The tablets in Before Pythagoras, inscribed in cuneiform script, cover the full spectrum of mathematical activity, from arithmetical tables copied by scribes-in-training to sophisticated work on topics that today would be classified as number theory and algebra. In so doing, they illuminate three major themes: arithmetic exploiting a notation of numbers based entirely on two basic symbols; the scribal schools of Nippur, which was the most prestigious center of scribal education; and advanced mathematical training.
Many of the problems solved by scribes at the advanced level of training were in fact much more difficult than any they would have to deal with in their careers, and their solutions depended on principles that, before the rediscovery of the Babylonian tablets, were believed to have been discovered by the Greeks of the sixth century BCE and later. One of the tablets, for example, is an extremely unusual diagram showing a square with its two diagonals and three numbers that demonstrate that what we call the Pythagorean Theorem existed 1,000 years before Pythagoras lived. The content of other tablets ranges from mathematical tables for training, to practical calculations for professionals, to abstract algebraic problems.
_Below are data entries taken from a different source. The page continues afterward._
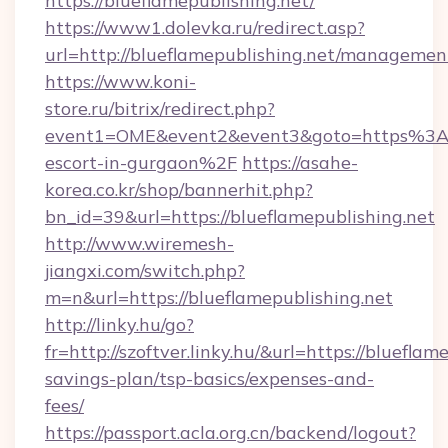
https://blueflamepublishing.net/
https://www1.dolevka.ru/redirect.asp?
url=http://blueflamepublishing.net/managemen
https://www.koni-
store.ru/bitrix/redirect.php?
event1=OME&event2&event3&goto=https%3A%2
escort-in-gurgaon%2F
https://asahe-
korea.co.kr/shop/bannerhit.php?
bn_id=39&url=https://blueflamepublishing.net
http://www.wiremesh-
jiangxi.com/switch.php?
m=n&url=https://blueflamepublishing.net
http://linky.hu/go?
fr=http://szoftver.linky.hu/&url=https://blueflam
savings-plan/tsp-basics/expenses-and-
fees/
https://passport.acla.org.cn/backend/logout?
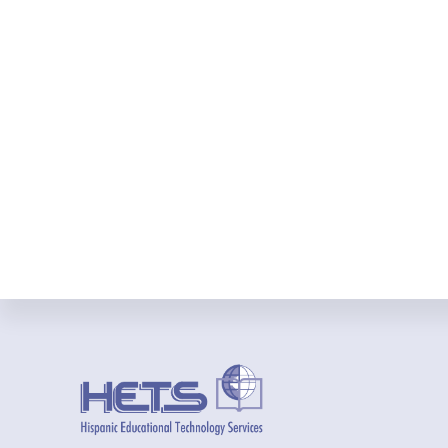
Footer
The meaning of these and other tablets from the Old Babylonian Period were first elucidated by mathematician and historian of science Otto Neugebauer (1899–1990), who spent some two decades, beginning in the 1920s, transcribing and interpreting tablets that had come to light in ancient Mesopotamia since the nineteenth century. It is his pioneering research, as well as the work of his associates, rivals, and successors, that revealed to modern scholars the period’s rich culture of mathematics. Before Pythagoras includes a selection of manuscripts and correspondence, on loan from the Institute for Advanced Study (Princeton, New Jersey), that offers a glimpse of Neugebauer’s methods and his central role in this “heroic age” of scientific discovery.
In order to enable visitors to appreciate the cuneiform tablets more fully, ISAW has developed an extended exhibition pamphlet that will guide viewers in reading cuneiform numbers. The exhibition features a content-rich website.